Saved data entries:
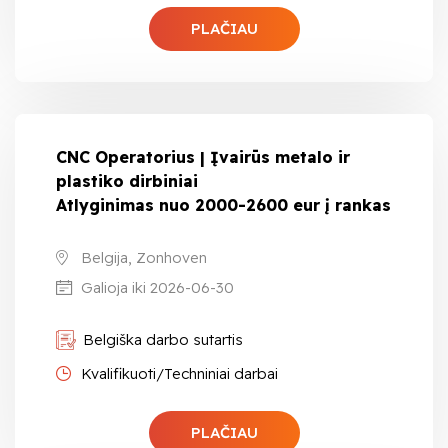
PLAČIAU
CNC Operatorius | Įvairūs metalo ir
plastiko dirbiniai
Atlyginimas nuo 2000-2600 eur į rankas
Belgija, Zonhoven
Galioja iki 2026-06-30
Belgiška darbo sutartis
Kvalifikuoti/Techniniai darbai
PLAČIAU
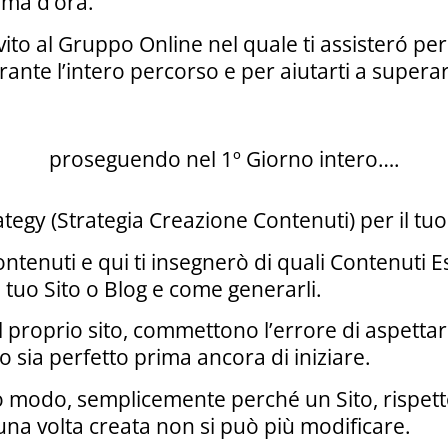
ima d’ora.
nvito al Gruppo Online nel quale ti assisteró p
ante l’intero percorso e per aiutarti a superar
proseguendo nel ​1º Giorno intero….
egy (Strategia Creazione Contenuti) per il tuo 
Contenuti e qui ti insegnerò di quali Contenuti
 tuo Sito o Blog e come generarli.
proprio sito, commettono l’errore di aspettar
 sia perfetto prima ancora di iniziare.
o modo, semplicemente perché un Sito, rispett
una volta creata non si può più modificare.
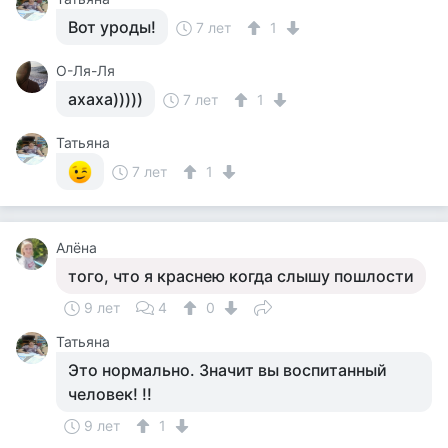
Вот уроды!
7 лет
1
О-Ля-Ля
ахаха)))))
7 лет
1
Татьяна
7 лет
1
Алёна
того, что я краснею когда слышу пошлости
9 лет
4
0
Татьяна
Это нормально. Значит вы воспитанный
человек! !!
9 лет
1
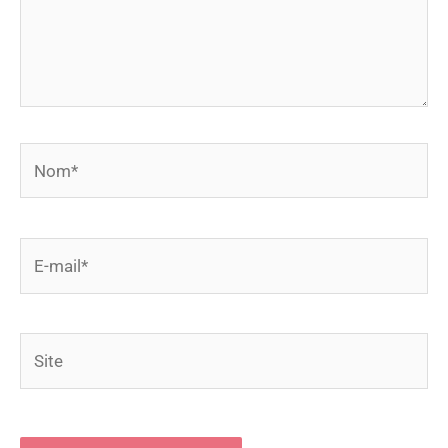
Nom*
E-
mail*
Site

What needs to be done:
Tell how many lines in the data include the string "intero". Reply with the number and no other text.

Problem solution:
2